> [TASK GOAL]:
An exact transcription of every record below is required, with the pictures left out.

[Dataset entries]
____
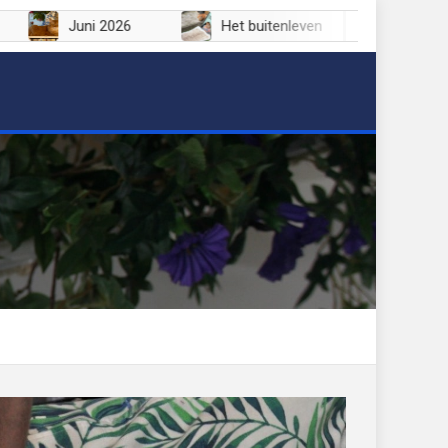
Juli 2026
Juni 2026
Het buitenleven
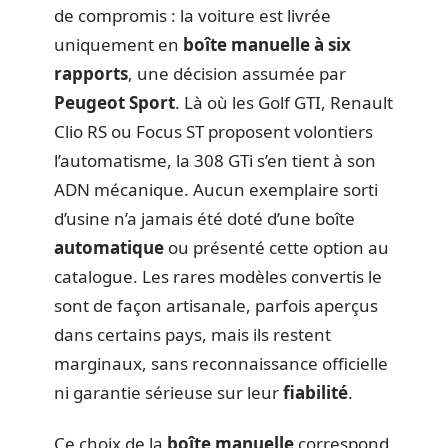
de compromis : la voiture est livrée
uniquement en
boîte manuelle à six
rapports
, une décision assumée par
Peugeot Sport
. Là où les Golf GTI, Renault
Clio RS ou Focus ST proposent volontiers
l’automatisme, la 308 GTi s’en tient à son
ADN mécanique. Aucun exemplaire sorti
d’usine n’a jamais été doté d’une boîte
automatique
ou présenté cette option au
catalogue. Les rares modèles convertis le
sont de façon artisanale, parfois aperçus
dans certains pays, mais ils restent
marginaux, sans reconnaissance officielle
ni garantie sérieuse sur leur
fiabilité
.
Ce choix de la
boîte manuelle
correspond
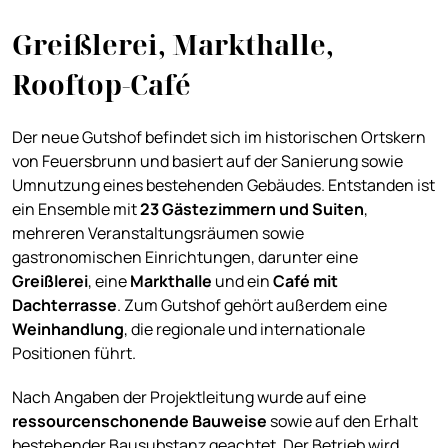
Greißlerei, Markthalle,
Rooftop-Café
Der neue Gutshof befindet sich im historischen Ortskern
von Feuersbrunn und basiert auf der Sanierung sowie
Umnutzung eines bestehenden Gebäudes. Entstanden ist
ein Ensemble mit
23 Gästezimmern und Suiten
,
mehreren Veranstaltungsräumen sowie
gastronomischen Einrichtungen, darunter eine
Greißlerei
, eine
Markthalle
und ein
Café mit
Dachterrasse
. Zum Gutshof gehört außerdem eine
Weinhandlung
, die regionale und internationale
Positionen führt.
Nach Angaben der Projektleitung wurde auf eine
ressourcenschonende Bauweise
sowie auf den Erhalt
bestehender Bausubstanz geachtet. Der Betrieb wird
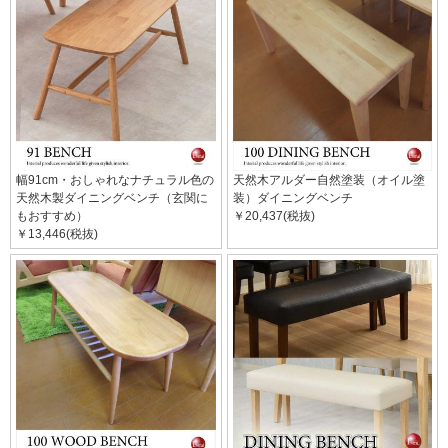
幅91cm・おしゃれなナチュラル色の
天然木アルダー自然塗装（オイル塗
天然木製ダイニングベンチ（玄関に
装）ダイニングベンチ
もおすすめ）
￥20,437(税抜)
￥13,446(税抜)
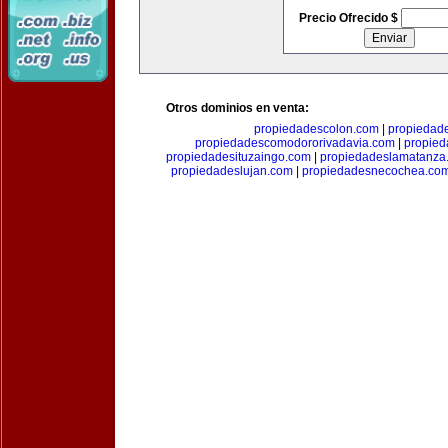
Precio Ofrecido $
Otros dominios en venta:
propiedadescolon.com
|
propiedad
propiedadescomodororivadavia.com
|
propie
propiedadesituzaingo.com
|
propiedadeslamatanza
propiedadeslujan.com
|
propiedadesnecochea.co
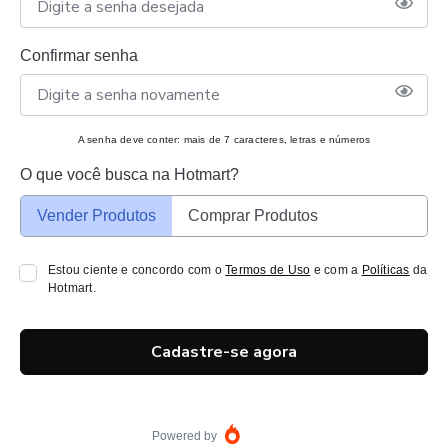
Confirmar senha
A senha deve conter: mais de 7 caracteres, letras e números
O que você busca na Hotmart?
Vender Produtos
Comprar Produtos
Estou ciente e concordo com o
Termos de Uso
e com a
Políticas
da
Hotmart.
Cadastre-se agora
Powered by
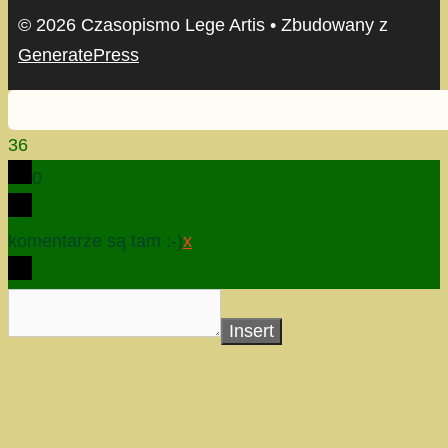
© 2026 Czasopismo Lege Artis
• Zbudowany z
GeneratePress
36
0
komentarze są tam :-)
x
Insert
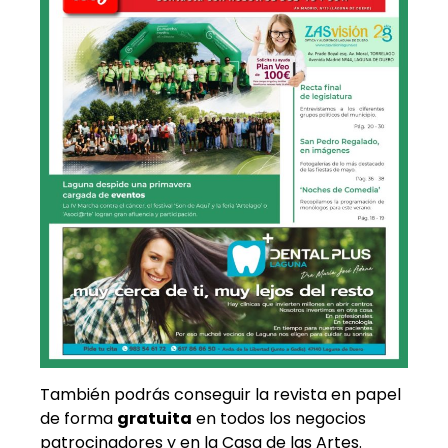
También podrás conseguir la revista en papel
de forma
gratuita
en todos los negocios
patrocinadores y en la Casa de las Artes.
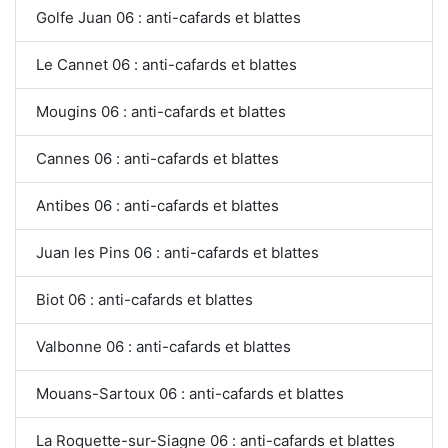
Golfe Juan 06 : anti-cafards et blattes
Le Cannet 06 : anti-cafards et blattes
Mougins 06 : anti-cafards et blattes
Cannes 06 : anti-cafards et blattes
Antibes 06 : anti-cafards et blattes
Juan les Pins 06 : anti-cafards et blattes
Biot 06 : anti-cafards et blattes
Valbonne 06 : anti-cafards et blattes
Mouans-Sartoux 06 : anti-cafards et blattes
La Roquette-sur-Siagne 06 : anti-cafards et blattes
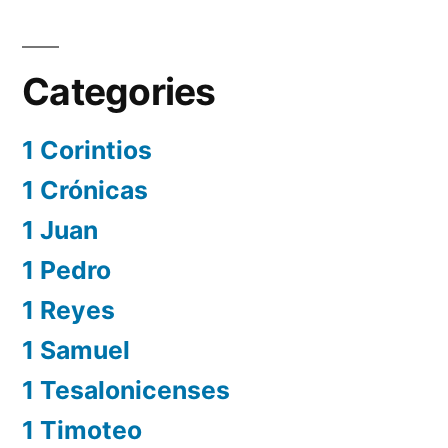
Categories
1 Corintios
1 Crónicas
1 Juan
1 Pedro
1 Reyes
1 Samuel
1 Tesalonicenses
1 Timoteo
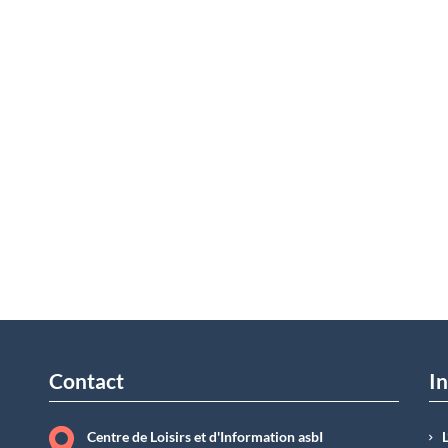
Contact
In
Centre de Loisirs et d'Information asbI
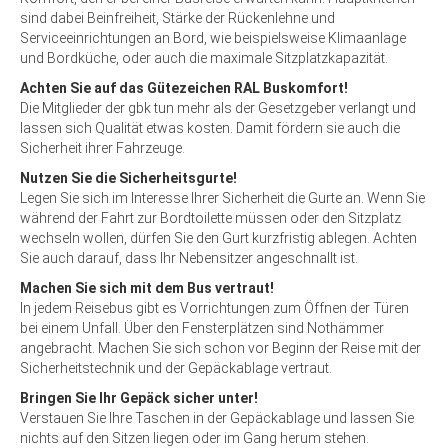
sind dabei Beinfreiheit, Stärke der Rückenlehne und
Serviceeinrichtungen an Bord, wie beispielsweise Klimaanlage
und Bordküche, oder auch die maximale Sitzplatzkapazität.
Achten Sie auf das Gütezeichen RAL Buskomfort!
Die Mitglieder der gbk tun mehr als der Gesetzgeber verlangt und
lassen sich Qualität etwas kosten. Damit fördern sie auch die
Sicherheit ihrer Fahrzeuge.
Nutzen Sie die Sicherheitsgurte!
Legen Sie sich im Interesse Ihrer Sicherheit die Gurte an. Wenn Sie
während der Fahrt zur Bordtoilette müssen oder den Sitzplatz
wechseln wollen, dürfen Sie den Gurt kurzfristig ablegen. Achten
Sie auch darauf, dass Ihr Nebensitzer angeschnallt ist.
Machen Sie sich mit dem Bus vertraut!
In jedem Reisebus gibt es Vorrichtungen zum Öffnen der Türen
bei einem Unfall. Über den Fensterplätzen sind Nothämmer
angebracht. Machen Sie sich schon vor Beginn der Reise mit der
Sicherheitstechnik und der Gepäckablage vertraut.
Bringen Sie Ihr Gepäck sicher unter!
Verstauen Sie Ihre Taschen in der Gepäckablage und lassen Sie
nichts auf den Sitzen liegen oder im Gang herum stehen.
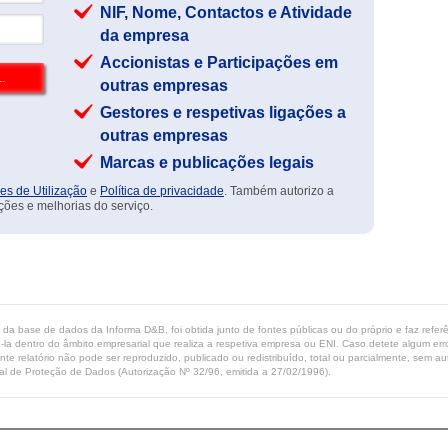
NIF, Nome, Contactos e Atividade
da empresa
Accionistas e Participações em
outras empresas
Gestores e respetivas ligações a
outras empresas
Marcas e publicações legais
es de Utilização
e
Política de privacidade
. Também autorizo a
ções e melhorias do serviço.
ta da base de dados da Informa D&B, foi obtida junto de fontes públicas ou do próprio e faz refe
-la dentro do âmbito empresarial que realiza a respetiva empresa ou ENI. Caso detete algum erro 
ente relatório não pode ser reproduzido, publicado ou redistribuído, total ou parcialmente, sem
l de Proteção de Dados (Autorização Nº 32/96, emitida a 27/02/1996).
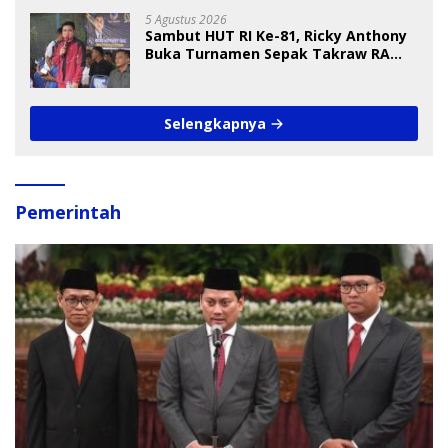
5 Agustus 2026
Sambut HUT RI Ke-81, Ricky Anthony
Buka Turnamen Sepak Takraw RA
Cup I 2026
Selengkapnya
Pemerintah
____
> [ANSWER FOR THE TASK]:
Juli 2026
Juni 2026
Het buitenleven
de compromis : la voiture est livrée
uniquement en
boîte manuelle à six
rapports
, une décision assumée par
Peugeot Sport
. Là où les Golf GTI, Renault
Clio RS ou Focus ST proposent volontiers
l’automatisme, la 308 GTi s’en tient à son
ADN mécanique. Aucun exemplaire sorti
d’usine n’a jamais été doté d’une boîte
automatique
ou présenté cette option au
catalogue. Les rares modèles convertis le
sont de façon artisanale, parfois aperçus
dans certains pays, mais ils restent
marginaux, sans reconnaissance officielle
ni garantie sérieuse sur leur
fiabilité
.
Ce choix de la
boîte manuelle
correspond
Greißlerei, Markthalle,
Rooftop-Café
Der neue Gutshof befindet sich im historischen Ortskern
von Feuersbrunn und basiert auf der Sanierung sowie
Umnutzung eines bestehenden Gebäudes. Entstanden ist
ein Ensemble mit
23 Gästezimmern und Suiten
,
mehreren Veranstaltungsräumen sowie
gastronomischen Einrichtungen, darunter eine
Greißlerei
, eine
Markthalle
und ein
Café mit
Dachterrasse
. Zum Gutshof gehört außerdem eine
Weinhandlung
, die regionale und internationale
Positionen führt.
Nach Angaben der Projektleitung wurde auf eine
ressourcenschonende Bauweise
sowie auf den Erhalt
bestehender Bausubstanz geachtet. Der Betrieb wird
幅91cm・おしゃれなナチュラル色の
天然木アルダー自然塗装（オイル塗
天然木製ダイニングベンチ（玄関に
装）ダイニングベンチ
もおすすめ）
￥20,437(税抜)
￥13,446(税抜)
Precio Ofrecido $
Otros dominios en venta:
propiedadescolon.com
|
propiedad
propiedadescomodororivadavia.com
|
propie
propiedadesituzaingo.com
|
propiedadeslamatanza
propiedadeslujan.com
|
propiedadesnecochea.co
Confirmar senha
A senha deve conter: mais de 7 caracteres, letras e números
O que você busca na Hotmart?
Vender Produtos
Comprar Produtos
Estou ciente e concordo com o
Termos de Uso
e com a
Políticas
da
Hotmart.
Cadastre-se agora
Powered by
© 2026 Czasopismo Lege Artis
• Zbudowany z
GeneratePress
36
0
komentarze są tam :-)
x
Insert
También podrás conseguir la revista en papel
de forma
gratuita
en todos los negocios
patrocinadores y en la Casa de las Artes.
Golfe Juan 06 : anti-cafards et blattes
Le Cannet 06 : anti-cafards et blattes
Mougins 06 : anti-cafards et blattes
Cannes 06 : anti-cafards et blattes
Antibes 06 : anti-cafards et blattes
Juan les Pins 06 : anti-cafards et blattes
Biot 06 : anti-cafards et blattes
Valbonne 06 : anti-cafards et blattes
Mouans-Sartoux 06 : anti-cafards et blattes
La Roquette-sur-Siagne 06 : anti-cafards et blattes
Categories
1 Corintios
1 Crónicas
1 Juan
1 Pedro
1 Reyes
1 Samuel
1 Tesalonicenses
1 Timoteo
Contact
In
Centre de Loisirs et d'Information asbI
sind dabei Beinfreiheit, Stärke der Rückenlehne und
Serviceeinrichtungen an Bord, wie beispielsweise Klimaanlage
und Bordküche, oder auch die maximale Sitzplatzkapazität.
Achten Sie auf das Gütezeichen RAL Buskomfort!
Die Mitglieder der gbk tun mehr als der Gesetzgeber verlangt und
lassen sich Qualität etwas kosten. Damit fördern sie auch die
Sicherheit ihrer Fahrzeuge.
Nutzen Sie die Sicherheitsgurte!
Legen Sie sich im Interesse Ihrer Sicherheit die Gurte an. Wenn Sie
während der Fahrt zur Bordtoilette müssen oder den Sitzplatz
wechseln wollen, dürfen Sie den Gurt kurzfristig ablegen. Achten
Sie auch darauf, dass Ihr Nebensitzer angeschnallt ist.
Machen Sie sich mit dem Bus vertraut!
In jedem Reisebus gibt es Vorrichtungen zum Öffnen der Türen
bei einem Unfall. Über den Fensterplätzen sind Nothämmer
angebracht. Machen Sie sich schon vor Beginn der Reise mit der
Sicherheitstechnik und der Gepäckablage vertraut.
Bringen Sie Ihr Gepäck sicher unter!
Verstauen Sie Ihre Taschen in der Gepäckablage und lassen Sie
nichts auf den Sitzen liegen oder im Gang herum stehen.
NIF, Nome, Contactos e Atividade
da empresa
Accionistas e Participações em
outras empresas
Gestores e respetivas ligações a
outras empresas
Marcas e publicações legais
es de Utilização
e
Política de privacidade
. Também autorizo a
ções e melhorias do serviço.
ta da base de dados da Informa D&B, foi obtida junto de fontes públicas ou do próprio e faz refe
-la dentro do âmbito empresarial que realiza a respetiva empresa ou ENI. Caso detete algum erro 
ente relatório não pode ser reproduzido, publicado ou redistribuído, total ou parcialmente, sem
l de Proteção de Dados (Autorização Nº 32/96, emitida a 27/02/1996).
5 Agustus 2026
Sambut HUT RI Ke-81, Ricky Anthony
Buka Turnamen Sepak Takraw RA
Cup I 2026
Selengkapnya
Pemerintah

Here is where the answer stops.